The EMIR Refit Timeline: The following should be completed by now or soonest.
Gap Analysis: It all starts with a comprehensive gap analysis. As of now, you should have a clear understanding of what adjustments are required within your existing technology, personnel, and processes. This phase is crucial as it defines the scope of change and sets the roadmap for its implementation. Any non-urgent matters that arise should be incorporated into your Refit plan.
Data Sourcing: Data is the lifeblood of regulatory reporting. If you find that you are unable to source all the required data, it's imperative to start developing plans on how to populate that data if it becomes mandatory. Pay close attention to conditional fields and their alignment with your workflows.
Furthermore, the below should either be ongoing or planned accordingly;
Third Party Integration - 1.5 months (09/23): If your firm relies on third-party service providers at any stage of your trading lifecycle, it's time to select your preferred vendor and finalize contracts. Additionally, consider whether UPI (Unique Product Identifier) licensing is required and ensure it's incorporated into your planning.
UAT Prep - 1.5 months (09/23): User Acceptance Testing (UAT) is a critical phase, and it's already open at key EU Trade Repositories (TRs). Larger firms should commence testing during the fall season. Given that year-end festivities can be distracting, completing a substantial portion of testing before this period is advisable.
Test Plan - 1-2 months (10/23): Develop a detailed plan and schedule for your testing activities.
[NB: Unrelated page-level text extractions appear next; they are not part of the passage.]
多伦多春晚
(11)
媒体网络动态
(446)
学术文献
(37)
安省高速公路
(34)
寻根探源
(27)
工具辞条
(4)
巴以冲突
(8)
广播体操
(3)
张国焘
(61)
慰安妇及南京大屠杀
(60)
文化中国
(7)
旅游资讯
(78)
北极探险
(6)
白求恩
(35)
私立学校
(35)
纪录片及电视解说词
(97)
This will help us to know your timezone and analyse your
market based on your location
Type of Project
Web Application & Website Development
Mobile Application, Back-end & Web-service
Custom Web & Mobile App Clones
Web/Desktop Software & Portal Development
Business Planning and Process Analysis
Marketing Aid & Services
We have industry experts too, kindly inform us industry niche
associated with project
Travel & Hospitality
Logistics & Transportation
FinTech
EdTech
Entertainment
Ensure that teams dedicated to testing are well-versed in the upcoming changes and the implementation roadmap.
Testing - 2-3 months (11/23): By this stage, data should flow seamlessly end-to-end, from vendors, sources, and internal systems to the Trade Repository (TR) and back. The focus here is to execute your meticulously crafted test plan.
Accuracy - 5-6 months (01/24): Most of your high-priority flows should have undergone testing. It's time to assess the accuracy of your system's trade repository reports. While you may receive acceptances at the TR, it's important to remember that this doesn't necessarily reflect your internal systems. Addressing any defects at this point is prudent to avoid complications later in the project.
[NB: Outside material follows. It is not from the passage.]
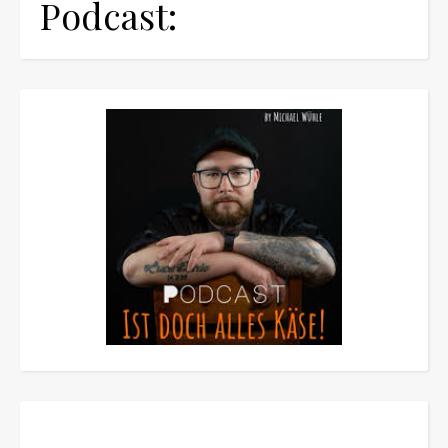
Podcast:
Preparing for Go Live - 7-8 months (03/24): As the go-live date approaches, prioritize defects by severity and assess what can be deferred until after the launch. Prepare your internal forums for potential regulatory notifications regarding post go-live fixes. Define handover and run books, and ensure that production teams are trained and well-versed in any outstanding issues.
Code Lockdown - 8.5 Months (03/24): It's crucial to lock down your code at least two weeks ahead of the go-live date. Any changes to the code after this point can be risky. Prepare to execute your run books.
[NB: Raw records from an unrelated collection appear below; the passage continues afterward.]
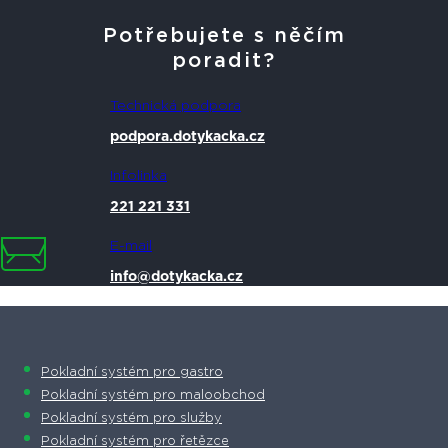
Potřebujete s něčím
poradit?
Technická podpora
podpora.dotykacka.cz
Infolinka
221 221 331
E-mail
info@dotykacka.cz
Pokladní systém pro gastro
Pokladní systém pro maloobchod
Pokladní systém pro služby
Pokladní systém pro řetězce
Week Before Go Live: In the final stretch, remind global teams and service providers of the runbook plan. Ensure you have the right contacts in place for a smooth transition. Dedicate cross-functional staff for the weekend of April 27, the go-live date.
In addition to these practical steps, it's advisable to engage cross-functional teams periodically throughout the EMIR Refit project. Establish clear definitions of risks and ensure stakeholders have transparency on key milestones and deliverables. As the deadline draws nearer, best practice is periodic cross functional team engagement on the status of EMIR Refit.
Refit is setting new ground for transparency in regulatory reporting. The complexity of reporting rules will continue to grow, a combination of best-in-class technology and expertise will position organizations to rapidly address future requirements.